I spend many of my days and nights caring for patients with psychiatric crises in emergency departments. We address a variety of clinical problems, from hallucinations to delusions to addiction. Suicidality is one of the more common ones. Too often, patients want to hurt themselves or have already tried to do so.
So why do I ask about guns?
Because when I think about how patients might harm themselves, guns frighten me the most. As a resident physician in psychiatry, I see some pretty terrible things. Suicidal patients talk about hanging themselves, overdosing, throwing themselves into traffic, and a host of other awful ways to end their lives.
But when I hear that a patient owns a gun, it gives me extra pause.
No, I'm not creating a registry. No, I don't care if they're members of the National Rifle Association. I don't claim to know the right balance between gun control and personal freedom. I just want my patients to be safe.

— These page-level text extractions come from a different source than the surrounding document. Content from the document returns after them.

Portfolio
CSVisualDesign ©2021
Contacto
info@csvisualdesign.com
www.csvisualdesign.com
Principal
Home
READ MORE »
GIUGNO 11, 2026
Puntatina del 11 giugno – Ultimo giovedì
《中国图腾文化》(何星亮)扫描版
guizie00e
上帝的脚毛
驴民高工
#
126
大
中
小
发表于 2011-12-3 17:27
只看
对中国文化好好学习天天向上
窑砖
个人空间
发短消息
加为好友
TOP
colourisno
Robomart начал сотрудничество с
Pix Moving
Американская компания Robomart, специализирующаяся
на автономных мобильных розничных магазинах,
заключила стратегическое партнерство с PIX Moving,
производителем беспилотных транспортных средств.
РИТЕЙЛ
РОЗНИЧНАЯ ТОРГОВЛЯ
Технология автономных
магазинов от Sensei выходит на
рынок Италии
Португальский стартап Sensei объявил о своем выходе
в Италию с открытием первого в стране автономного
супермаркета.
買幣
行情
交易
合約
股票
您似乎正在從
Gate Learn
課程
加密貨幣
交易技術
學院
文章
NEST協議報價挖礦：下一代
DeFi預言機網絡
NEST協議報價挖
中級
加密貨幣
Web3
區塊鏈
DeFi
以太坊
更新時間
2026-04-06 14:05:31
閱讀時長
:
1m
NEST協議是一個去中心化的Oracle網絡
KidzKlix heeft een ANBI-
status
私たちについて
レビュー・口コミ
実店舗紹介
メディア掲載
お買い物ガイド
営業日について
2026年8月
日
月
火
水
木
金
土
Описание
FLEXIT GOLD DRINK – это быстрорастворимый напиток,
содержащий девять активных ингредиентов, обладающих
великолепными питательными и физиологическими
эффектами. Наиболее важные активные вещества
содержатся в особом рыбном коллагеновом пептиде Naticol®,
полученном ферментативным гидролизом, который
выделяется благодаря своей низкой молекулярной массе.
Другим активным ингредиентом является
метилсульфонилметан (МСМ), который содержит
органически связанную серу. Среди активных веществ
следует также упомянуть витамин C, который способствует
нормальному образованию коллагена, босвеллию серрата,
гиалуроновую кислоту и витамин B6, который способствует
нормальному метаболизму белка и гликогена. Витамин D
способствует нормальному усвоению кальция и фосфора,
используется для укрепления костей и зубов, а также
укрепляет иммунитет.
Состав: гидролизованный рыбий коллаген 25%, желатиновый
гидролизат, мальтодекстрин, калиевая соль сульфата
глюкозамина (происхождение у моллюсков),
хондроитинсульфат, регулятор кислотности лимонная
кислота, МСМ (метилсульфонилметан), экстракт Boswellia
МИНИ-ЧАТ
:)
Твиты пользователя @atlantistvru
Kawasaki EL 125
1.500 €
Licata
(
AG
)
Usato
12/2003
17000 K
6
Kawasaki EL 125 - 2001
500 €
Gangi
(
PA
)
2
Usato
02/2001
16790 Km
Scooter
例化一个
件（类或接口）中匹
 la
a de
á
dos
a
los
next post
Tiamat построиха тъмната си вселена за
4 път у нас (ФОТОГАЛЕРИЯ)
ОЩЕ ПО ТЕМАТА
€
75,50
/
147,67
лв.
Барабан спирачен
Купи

When it comes to suicide, guns matter. In a column published by Newsweek last year, writer Mike Mariani sums up why:
"The problem is that firearms are frighteningly lethal. The most common method of attempting suicide, overdosing on drugs, has a completion rate of just 3 percent (in other words, 97 percent of attempters survive). Gun suicide, by comparison, has a completion rate of 85 percent. This is surely gun violence at its most virulent — Berettas and Glock 17s crystallizing passing impulses into something horrifically permanent. ..."
Research further supports this link. A 2007 study found states with the highest household gun ownership have roughly double the number of suicides compared with states with the fewest household guns. While gun owners are no more likely to have mental health issues than those without guns, access to a gun means acting out on suicidal thoughts has more deadly consequences. As written in a 2008 article in the New England Journal of Medicine, "a suicide attempt with a firearm rarely affords a second chance."
Suicide risk isn't the only reason I ask about guns. Sometimes, patients threaten to harm other people as well. In these circumstances, we have to assess the seriousness of these statements and risk factors for violence, including access to weapons.
In the media, mental illness is a common scapegoat for gun violence. But the reality isn't that simple. In a column for the Atlantic earlier this year, writer Julie Beck points out "the overwhelming majority of people with mental illnesses are not violent, just like the overwhelming majority of all people are not violent." Actually, a 2005 study found adults with severe mental illness are more than 11 times more likely to be victims of violence than adults in the general population.
Indeed the specter of suicide, rather than homicide, haunts me most often in my daily work. Each year in the United States, there are nearly twice as many suicides by guns than homicides by guns, according to the Centers for Disease Control and Prevention. Yet public perceptions of gun violence rarely associate with a person alone at home, desperate, in need of medical help.
So if my colleagues and I evaluate a patient who owns a gun and wants to self-harm, or more rarely harm others, what do we do?
We can pursue a range of options, from handing out gun locks to requesting family or friends temporarily hold onto firearms to asking that local police to perform a welfare check at the patient's home. In extreme cases, if patients pose an imminent risk to themselves or others because of mental illness, we can place them on a legal hold to evaluate them in the hospital for up to 72 hours.
These approaches hinge on the concept of lethal means reduction. By temporarily limiting patients' access to guns and other dangerous instruments, like sharp objects or pills, we hope to protect them from transitory suicidal or homicidal impulses. A large body of research supports the efficacy of these prevention measures, particularly in reducing rates of suicide.
Unfortunately, the politics of guns sometimes affect patient care. In 2011, lawmakers in Florida passed a law to curtail physicians from talking to patients about guns, and similar bills have popped up in states from North Carolina to Oklahoma to Minnesota. Over the last two decades, Congress has virtually blocked the Centers for Disease Control and Prevention from conducting research into gun violence in the United States.
This is too bad because, as health-care providers, we do our best to help patients with evidence-based practices. We're not out to get anyone's guns. We don't wake up hoping to infringe on patients' personal lives. But, to keep patients and communities healthy, clinicians need to be able to ask about firearms.
In medicine, rarely can a single question make such a difference.
Nathaniel P. Morris is a resident physician in psychiatry at the Stanford University School of Medicine.